The new logging system in TMG 2010 is seriously cool, and it’s designed to cope with extended instances of SQL Server going away. Extended meaning multi-hour, but depending on disk space, it could be multi-day.

Short Version

There’s a good detailed description of it here, which I’ll try to crystallize:

The most likely reason for the Firewall Service to stop, and for TMG 2010 to enter Lockdown mode, is a lack of disk space on the TMG box.

Yep. If the LLQ files can’t be created, that’s when the Firewall Service will be stopped. If SQL goes away for a few days… well, that’s okay. We got that covered*.

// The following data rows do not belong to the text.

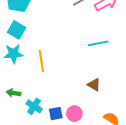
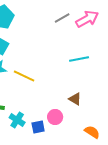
yellow line: (41, 61) -> (24, 76), turned -55
pink circle: (74, 114) -> (55, 117), moved

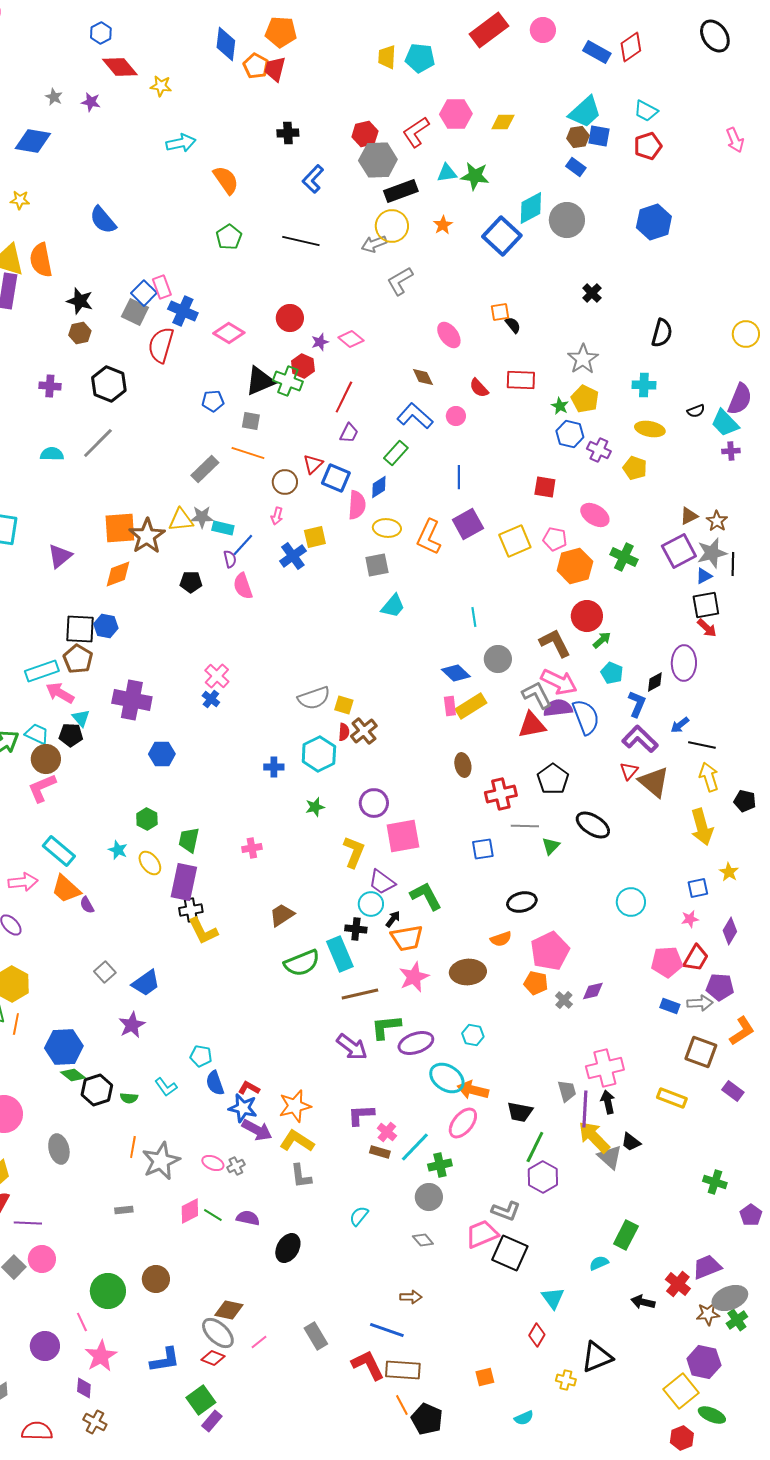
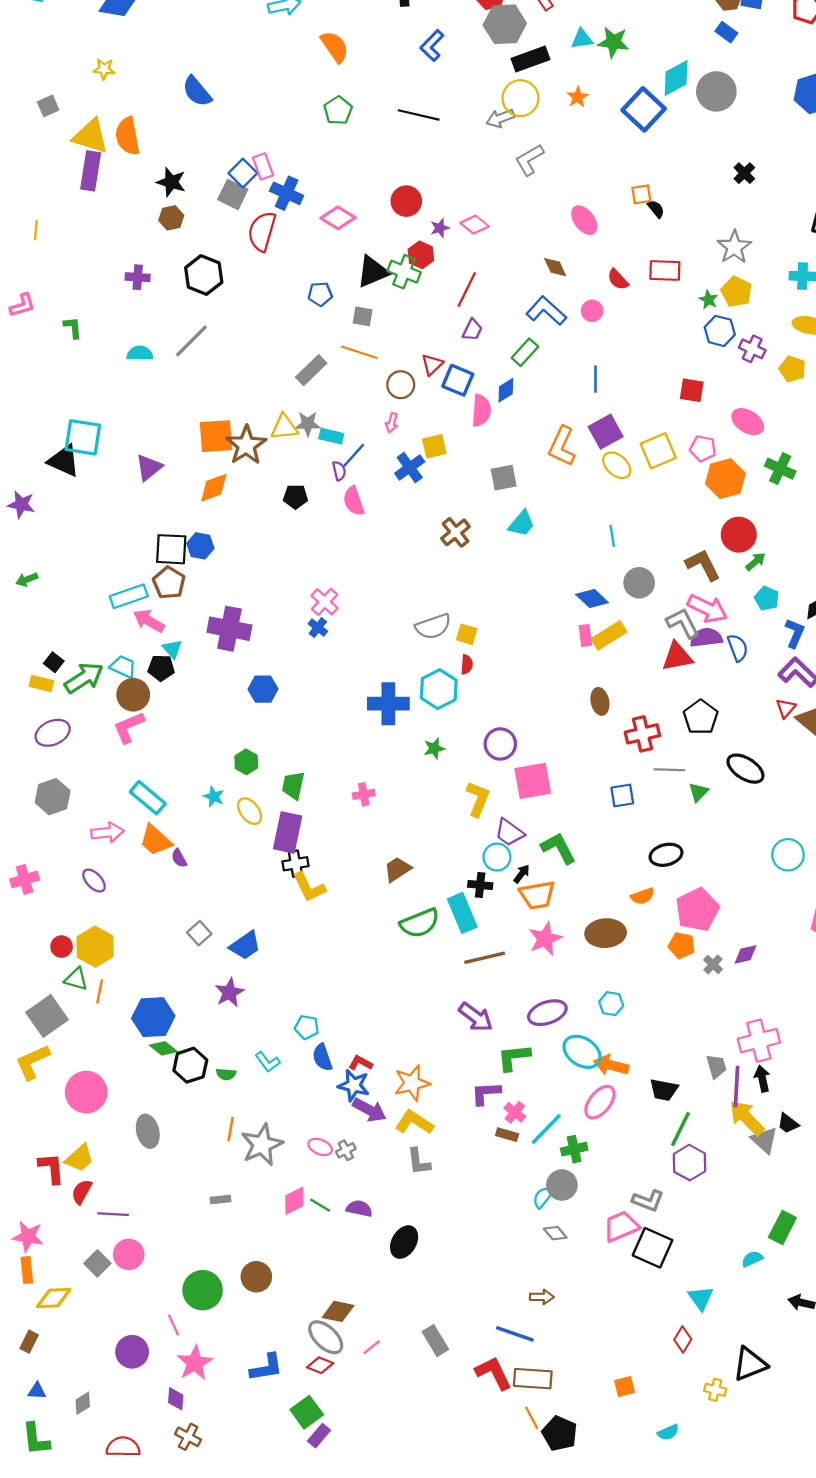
yellow ellipse: (387, 528) -> (617, 465), moved, turned 36
blue semicircle: (586, 717) -> (738, 648), size x0.7
brown cross: (364, 731) -> (456, 532), moved
blue cross: (274, 767) -> (388, 704), size x1.8
green L-shape: (386, 1027) -> (514, 1057), moved
cyan semicircle: (359, 1216) -> (543, 1197), moved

Long But-Not-That-Long Version

But why does that help avoid lockdown mode? More crystallization required:

The kernel-mode FWENG component is now responsible for logging. When everything’s going swimmingly, it logs to a buffer in memory.

The logs in this memory buffer are the logs that might be lost if the server experiences a hard crash – like a blue screen – and that’s why the registry key names governing it are appropriately pessimistic (both in HKLM\System\CurrentControlSet\Services):

(1) Fweng\Parameters\LogQueueMaxLossCount
(2) Fweng\Parameters\LogQueueMaxLossTimeInSeconds

To get the FWENG buffers out to SQL Server, or MSDE/SQL Express, or text files (more on that later), the Microsoft Forefront TMG Control Service (the service name is still IsaCtrl, by the way) executes a Log Formatter.

The Log Formatter is responsible for taking the raw log information from memory or disk (we’ll get to that), transforming it into the desired output format, and storing it wherever you’ve specified. (The Firewall Service used to do that.)

If FWENG starts exceeding its thresholds - meaning that either the FWENG memory buffers fill up (1) or have remained in memory for Long Enough (2) and haven’t been pulled and stored by IsaCtrl - FWENG will start pushing its Log Queue buffers to disk instead, in .LLQ files.

When the Control service restores its connection to SQL or MSDE, and operations start succeeding again, the logs will be formatted and stored, and the LLQ files deleted as they’re dealt with.

How cool is that? SQL logging here we come!

You mentioned Text Files, but they seem kinda robust?

Well, the log formatter is responsible for transforming log queue records to text format as well, so a text formatting failure would have a similar effect to someone unplugging SQL.

But the reasons I could dream up for that failing are pretty much the same as they currently would be for text logging to fail either way – the disk is full, or very heavily fragmented, or perhaps broken, or Antivirus hasn’t been properly excluded from the path and/or process.

* – pending traffic and disk space. If you can generate 100GB of logs in an afternoon, you’re unlikely to last days before SQL comes back, aren’t ya? Unless you’ve got a billion gig to play with.